T-Mobile is once again being sued by Washington state over the 2021 data breach which exposed sensitive information for over 79 million people, The Verge reports. The lawsuit filed on Monday alleges that T-Mobile had been aware of various security loopholes in its systems for years but didn’t take any action. As a result, a hacker managed to breach T-Mobile in March 2021 and was undetected until August of the same year when an “anonymous cybersecurity threat intelligence firm” told T-Mobile what was happening.

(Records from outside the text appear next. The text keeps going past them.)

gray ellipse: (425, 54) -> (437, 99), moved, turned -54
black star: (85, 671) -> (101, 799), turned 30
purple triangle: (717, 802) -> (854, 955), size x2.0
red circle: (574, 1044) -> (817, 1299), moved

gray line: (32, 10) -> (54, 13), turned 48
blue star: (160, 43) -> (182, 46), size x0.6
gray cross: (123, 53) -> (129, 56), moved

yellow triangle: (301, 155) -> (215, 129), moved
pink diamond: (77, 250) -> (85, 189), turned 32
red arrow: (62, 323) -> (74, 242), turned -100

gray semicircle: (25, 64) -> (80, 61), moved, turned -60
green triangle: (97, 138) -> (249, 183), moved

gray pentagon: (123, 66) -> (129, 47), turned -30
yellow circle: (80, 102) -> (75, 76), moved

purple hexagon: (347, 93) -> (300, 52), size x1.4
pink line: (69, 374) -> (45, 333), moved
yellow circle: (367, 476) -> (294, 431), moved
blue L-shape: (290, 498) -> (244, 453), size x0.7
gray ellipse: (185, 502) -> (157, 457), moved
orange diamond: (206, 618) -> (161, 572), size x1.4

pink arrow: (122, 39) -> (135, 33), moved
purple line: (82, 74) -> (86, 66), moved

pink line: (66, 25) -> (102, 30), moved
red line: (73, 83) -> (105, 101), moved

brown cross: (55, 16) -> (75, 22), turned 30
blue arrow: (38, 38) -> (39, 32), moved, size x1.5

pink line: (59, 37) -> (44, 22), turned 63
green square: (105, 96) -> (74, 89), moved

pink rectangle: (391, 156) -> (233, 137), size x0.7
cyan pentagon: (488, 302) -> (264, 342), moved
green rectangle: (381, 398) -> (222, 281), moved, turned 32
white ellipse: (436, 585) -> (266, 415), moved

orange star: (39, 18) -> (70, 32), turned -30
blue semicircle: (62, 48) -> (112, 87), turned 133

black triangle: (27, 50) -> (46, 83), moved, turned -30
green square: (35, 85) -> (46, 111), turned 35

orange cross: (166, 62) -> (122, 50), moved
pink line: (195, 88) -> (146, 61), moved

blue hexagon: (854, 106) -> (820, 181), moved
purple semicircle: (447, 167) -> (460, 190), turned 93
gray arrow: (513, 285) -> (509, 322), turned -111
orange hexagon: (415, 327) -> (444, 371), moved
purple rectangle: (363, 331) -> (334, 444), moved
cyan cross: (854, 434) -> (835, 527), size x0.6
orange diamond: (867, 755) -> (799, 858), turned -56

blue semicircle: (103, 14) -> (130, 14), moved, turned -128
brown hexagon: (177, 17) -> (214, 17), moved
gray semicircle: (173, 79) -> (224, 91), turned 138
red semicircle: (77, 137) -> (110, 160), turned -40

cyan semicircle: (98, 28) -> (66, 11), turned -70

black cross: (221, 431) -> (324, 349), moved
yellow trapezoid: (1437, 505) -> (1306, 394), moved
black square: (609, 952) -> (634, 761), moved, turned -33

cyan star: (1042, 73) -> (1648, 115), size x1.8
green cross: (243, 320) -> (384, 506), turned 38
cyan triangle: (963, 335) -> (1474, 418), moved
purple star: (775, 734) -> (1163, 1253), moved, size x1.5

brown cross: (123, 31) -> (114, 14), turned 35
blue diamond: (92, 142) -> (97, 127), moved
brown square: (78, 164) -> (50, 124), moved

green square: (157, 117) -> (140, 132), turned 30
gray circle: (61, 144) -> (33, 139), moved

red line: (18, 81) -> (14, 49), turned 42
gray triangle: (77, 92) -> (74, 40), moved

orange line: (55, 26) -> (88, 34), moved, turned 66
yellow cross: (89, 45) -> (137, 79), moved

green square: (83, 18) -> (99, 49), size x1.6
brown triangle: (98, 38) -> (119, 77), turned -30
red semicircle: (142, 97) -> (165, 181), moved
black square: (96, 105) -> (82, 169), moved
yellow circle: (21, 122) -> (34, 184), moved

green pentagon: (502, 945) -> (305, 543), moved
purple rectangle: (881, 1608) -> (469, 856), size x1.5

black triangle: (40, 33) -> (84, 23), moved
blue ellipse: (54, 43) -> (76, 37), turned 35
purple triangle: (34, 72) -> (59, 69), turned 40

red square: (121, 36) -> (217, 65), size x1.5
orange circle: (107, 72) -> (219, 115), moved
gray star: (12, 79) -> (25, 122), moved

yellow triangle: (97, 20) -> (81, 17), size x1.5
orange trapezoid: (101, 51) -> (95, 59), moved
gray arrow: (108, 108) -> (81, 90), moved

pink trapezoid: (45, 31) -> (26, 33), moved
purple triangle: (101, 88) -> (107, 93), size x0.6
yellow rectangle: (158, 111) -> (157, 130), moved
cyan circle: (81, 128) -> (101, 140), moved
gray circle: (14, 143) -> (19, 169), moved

Beyond alleging that T-Mobile knew about these flaws and took inadequate action to fix them, Washington State Attorney General Bob Ferguson also claims T-Mobile’s notifications to customers affected by the breach were inadequate and misleading. The text messages were brief and didn’t reveal the full scope of the breach, only telling customers that debit and credit card information wasn’t exposed while failing to mention their social security numbers and other personally identifiable information were compromised.
The breach’s victims included two million Washington residents. Information from T-Mobile’s databases was later on the dark web for sale to the highest bidder. T-Mobile even supposedly hired a third party to buy exclusive access to the data.
In more than one sense, this isn’t T-Mobile’s first rodeo. The company was already sued by AG Ferguson over a decade ago over “deceptive” ads. It has also been the target of a breach since 2021 — specifically 2024 “Salt Typhoon” attacks on commercial telecommunications companies. T-Mobile claims that its systems and data weren’t impacted significantly.